* Work to be completed
Look through the data below, and copy each line that carries the word "GÉNÉRALE".

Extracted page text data
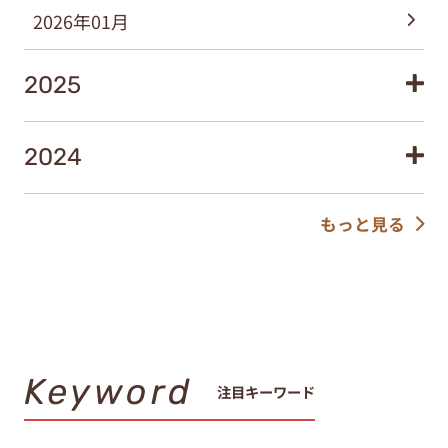
2026年01月
2025
2024
もっと見る
Keyword
注目キーワード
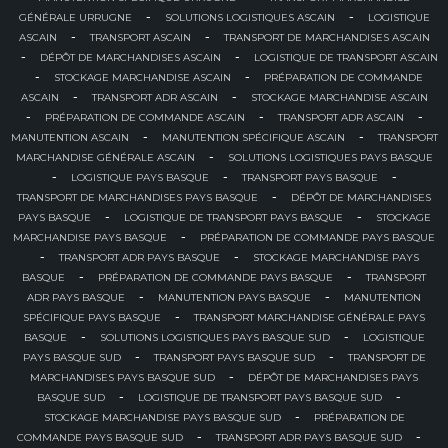
-
-
GÉNÉRALE URRUGNE
SOLUTIONS LOGISTIQUES ASCAIN
LOGISTIQUE
-
-
ASCAIN
TRANSPORT ASCAIN
TRANSPORT DE MARCHANDISES ASCAIN
-
-
DÉPÔT DE MARCHANDISES ASCAIN
LOGISTIQUE DE TRANSPORT ASCAIN
-
-
STOCKAGE MARCHANDISE ASCAIN
PRÉPARATION DE COMMANDE
-
-
ASCAIN
TRANSPORT ADR ASCAIN
STOCKAGE MARCHANDISE ASCAIN
-
-
-
PRÉPARATION DE COMMANDE ASCAIN
TRANSPORT ADR ASCAIN
-
-
MANUTENTION ASCAIN
MANUTENTION SPÉCIFIQUE ASCAIN
TRANSPORT
-
MARCHANDISE GÉNÉRALE ASCAIN
SOLUTIONS LOGISTIQUES PAYS BASQUE
-
-
-
LOGISTIQUE PAYS BASQUE
TRANSPORT PAYS BASQUE
-
TRANSPORT DE MARCHANDISES PAYS BASQUE
DÉPÔT DE MARCHANDISES
-
-
PAYS BASQUE
LOGISTIQUE DE TRANSPORT PAYS BASQUE
STOCKAGE
-
MARCHANDISE PAYS BASQUE
PRÉPARATION DE COMMANDE PAYS BASQUE
-
-
TRANSPORT ADR PAYS BASQUE
STOCKAGE MARCHANDISE PAYS
-
-
BASQUE
PRÉPARATION DE COMMANDE PAYS BASQUE
TRANSPORT
-
-
ADR PAYS BASQUE
MANUTENTION PAYS BASQUE
MANUTENTION
-
SPÉCIFIQUE PAYS BASQUE
TRANSPORT MARCHANDISE GÉNÉRALE PAYS
-
-
BASQUE
SOLUTIONS LOGISTIQUES PAYS BASQUE SUD
LOGISTIQUE
-
-
PAYS BASQUE SUD
TRANSPORT PAYS BASQUE SUD
TRANSPORT DE
-
MARCHANDISES PAYS BASQUE SUD
DÉPÔT DE MARCHANDISES PAYS
-
-
BASQUE SUD
LOGISTIQUE DE TRANSPORT PAYS BASQUE SUD
-
STOCKAGE MARCHANDISE PAYS BASQUE SUD
PRÉPARATION DE
-
-
COMMANDE PAYS BASQUE SUD
TRANSPORT ADR PAYS BASQUE SUD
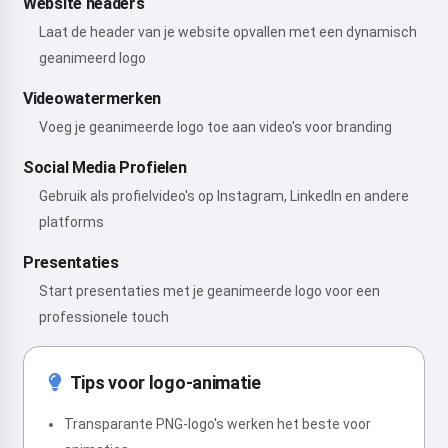
Website headers
Laat de header van je website opvallen met een dynamisch
geanimeerd logo
Videowatermerken
Voeg je geanimeerde logo toe aan video's voor branding
Social Media Profielen
Gebruik als profielvideo's op Instagram, LinkedIn en andere
platforms
Presentaties
Start presentaties met je geanimeerde logo voor een
professionele touch
Tips voor logo-animatie
Transparante PNG-logo's werken het beste voor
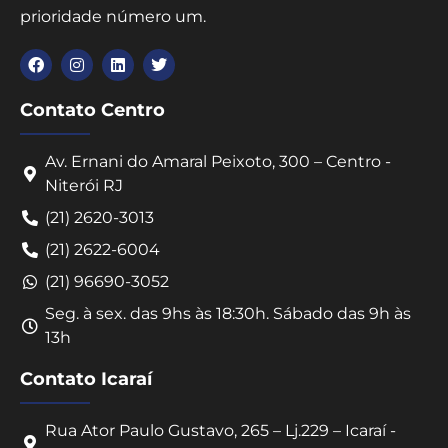
prioridade número um.
Contato Centro
Av. Ernani do Amaral Peixoto, 300 – Centro -
Niterói RJ
(21) 2620-3013
(21) 2622-6004
(21) 96690-3052
Seg. à sex. das 9hs às 18:30h. Sábado das 9h às
13h
Contato Icaraí
Rua Ator Paulo Gustavo, 265 – Lj.229 – Icaraí -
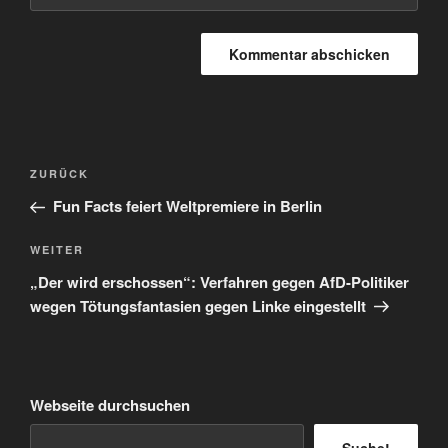
Beitragsnavigation
Vorheriger
ZURÜCK
Beitrag
Fun Facts feiert Weltpremiere in Berlin
Nächster
WEITER
Beitrag
„Der wird erschossen“: Verfahren gegen AfD-Politiker
wegen Tötungsfantasien gegen Linke eingestellt
Webseite durchsuchen
Suche!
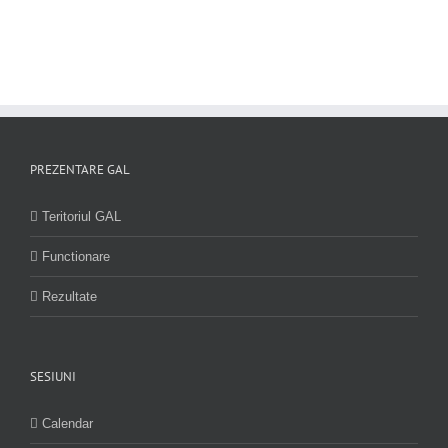
PREZENTARE GAL
Teritoriul GAL
Functionare
Rezultate
SESIUNI
Calendar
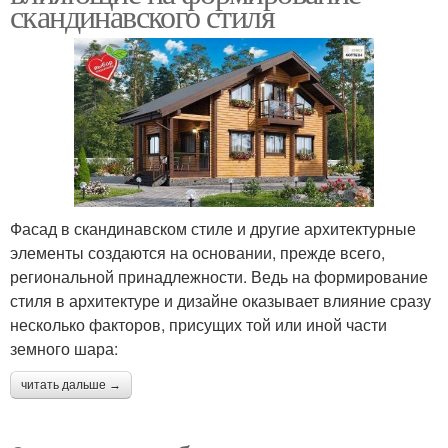
скандинавского стиля
Фасад в скандинавском стиле и другие архитектурные
элементы создаются на основании, прежде всего,
региональной принадлежности. Ведь на формирование
стиля в архитектуре и дизайне оказывает влияние сразу
несколько факторов, присущих той или иной части
земного шара:
читать дальше →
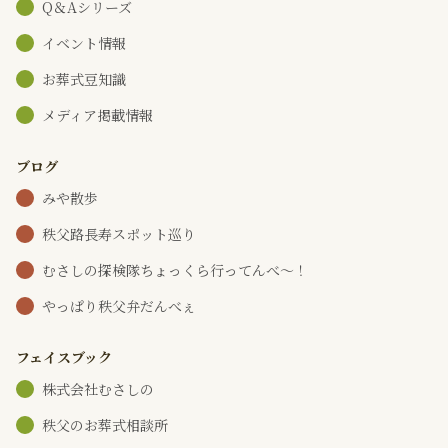
Q＆Aシリーズ
イベント情報
お葬式豆知識
メディア掲載情報
ブログ
みや散歩
秩父路長寿スポット巡り
むさしの探検隊ちょっくら行ってんべ～！
やっぱり秩父弁だんべぇ
フェイスブック
株式会社むさしの
秩父のお葬式相談所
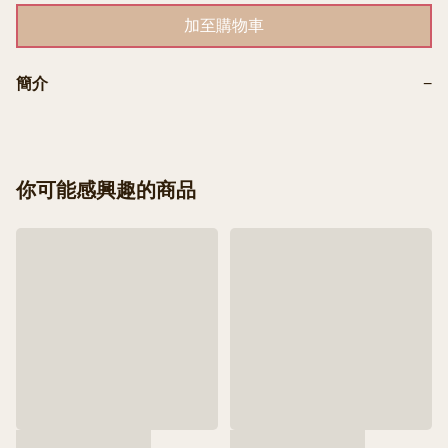
加至購物車
簡介
−
你可能感興趣的商品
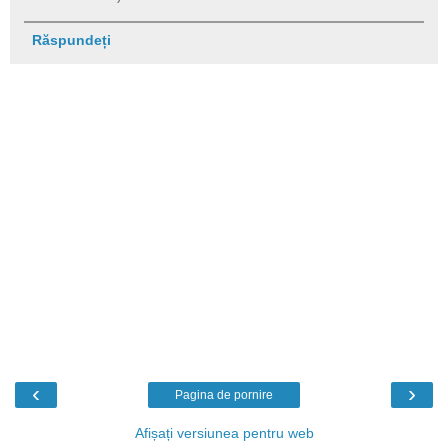
Răspundeți
‹
›
Pagina de pornire
Afișați versiunea pentru web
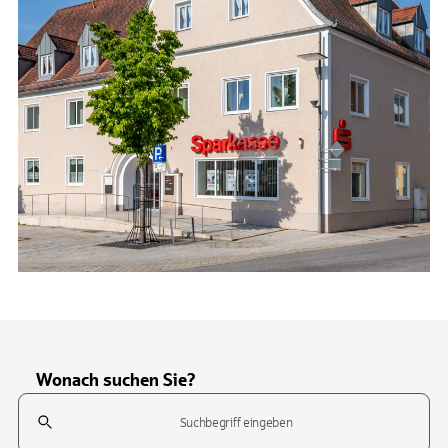
Wonach suchen Sie?
Suchfeld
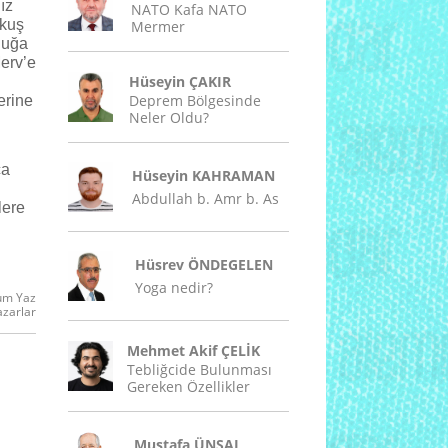
ız
NATO Kafa NATO
 kuş
Mermer
luğa
erv’e
Hüseyin ÇAKIR
Deprem Bölgesinde
erine
Neler Oldu?
ca
Hüseyin KAHRAMAN
Abdullah b. Amr b. As
lere
Hüsrev ÖNDEGELEN
Yoga nedir?
um Yaz
azarlar
Mehmet Akif ÇELİK
Tebliğcide Bulunması
Gereken Özellikler
Mustafa ÜNSAL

* Expected answer
GÉNÉRALE URRUGNE
MARCHANDISE GÉNÉRALE ASCAIN
TRANSPORT MARCHANDISE GÉNÉRALE PAYS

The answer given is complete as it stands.